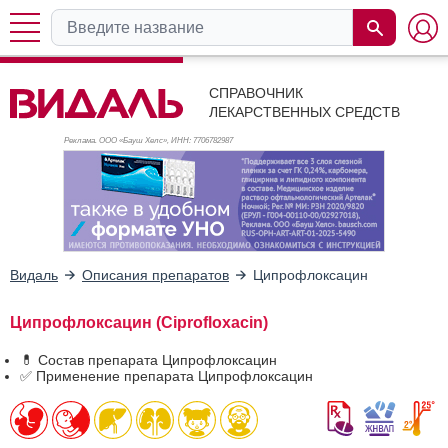
СПРАВОЧНИК
ЛЕКАРСТВЕННЫХ СРЕДСТВ
Реклама. ООО «Бауш Хелс», ИНН: 770
6782987
Видаль
Описания препаратов
Ципрофлоксацин
Ципрофлоксацин (Ciprofloxacin)
💊 Состав препарата Ципрофлоксацин
✅ Применение препарата Ципрофлоксацин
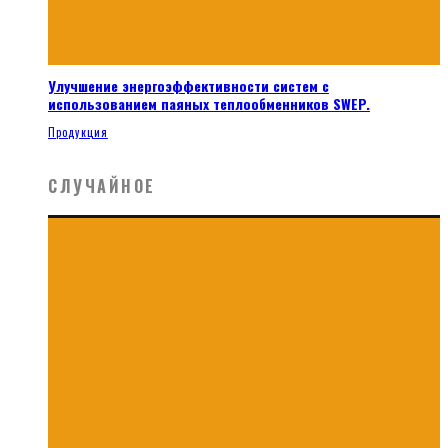
Улучшение энергоэффективности систем с
использованием паяных теплообменников SWEP.
Продукция
СЛУЧАЙНОЕ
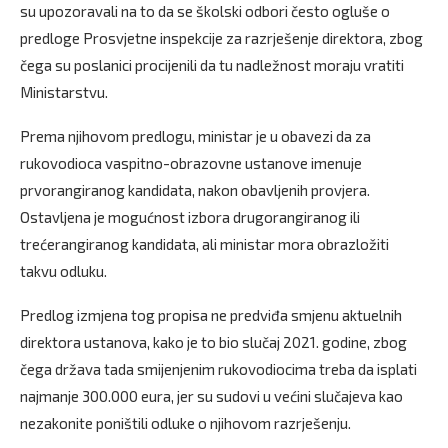
su upozoravali na to da se školski odbori često ogluše o
predloge Prosvjetne inspekcije za razrješenje direktora, zbog
čega su poslanici procijenili da tu nadležnost moraju vratiti
Ministarstvu.
Prema njihovom predlogu, ministar je u obavezi da za
rukovodioca vaspitno-obrazovne ustanove imenuje
prvorangiranog kandidata, nakon obavljenih provjera.
Ostavljena je mogućnost izbora drugorangiranog ili
trećerangiranog kandidata, ali ministar mora obrazložiti
takvu odluku.
Predlog izmjena tog propisa ne predviđa smjenu aktuelnih
direktora ustanova, kako je to bio slučaj 2021. godine, zbog
čega država tada smijenjenim rukovodiocima treba da isplati
najmanje 300.000 eura, jer su sudovi u većini slučajeva kao
nezakonite poništili odluke o njihovom razrješenju.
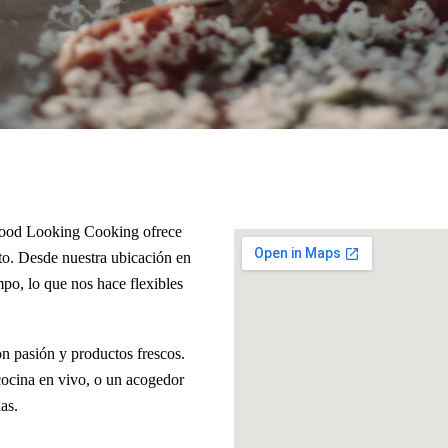
ood Looking Cooking ofrece
to. Desde nuestra ubicación en
, lo que nos hace flexibles
on pasión y productos frescos.
cocina en vivo, o un acogedor
as.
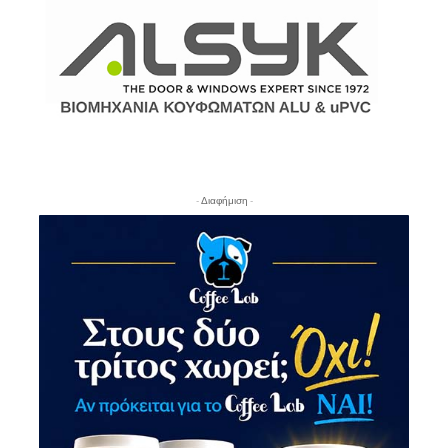
- Διαφήμιση -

:::

● **Work request**:
Reproduce the entries above exactly, without images.

● **Solution**:
СПРАВОЧНИК
ЛЕКАРСТВЕННЫХ СРЕДСТВ
Реклама. ООО «Бауш Хелс», ИНН: 770
6782987
Видаль
Описания препаратов
Ципрофлоксацин
Ципрофлоксацин (Ciprofloxacin)
💊 Состав препарата Ципрофлоксацин
✅ Применение препарата Ципрофлоксацин
Улучшение энергоэффективности систем с
использованием паяных теплообменников SWEP.
Продукция
СЛУЧАЙНОЕ
su upozoravali na to da se školski odbori često ogluše o
predloge Prosvjetne inspekcije za razrješenje direktora, zbog
čega su poslanici procijenili da tu nadležnost moraju vratiti
Ministarstvu.
Prema njihovom predlogu, ministar je u obavezi da za
rukovodioca vaspitno-obrazovne ustanove imenuje
prvorangiranog kandidata, nakon obavljenih provjera.
Ostavljena je mogućnost izbora drugorangiranog ili
trećerangiranog kandidata, ali ministar mora obrazložiti
takvu odluku.
Predlog izmjena tog propisa ne predviđa smjenu aktuelnih
direktora ustanova, kako je to bio slučaj 2021. godine, zbog
čega država tada smijenjenim rukovodiocima treba da isplati
najmanje 300.000 eura, jer su sudovi u većini slučajeva kao
nezakonite poništili odluke o njihovom razrješenju.
ood Looking Cooking ofrece
to. Desde nuestra ubicación en
, lo que nos hace flexibles
on pasión y productos frescos.
cocina en vivo, o un acogedor
as.
- Διαφήμιση -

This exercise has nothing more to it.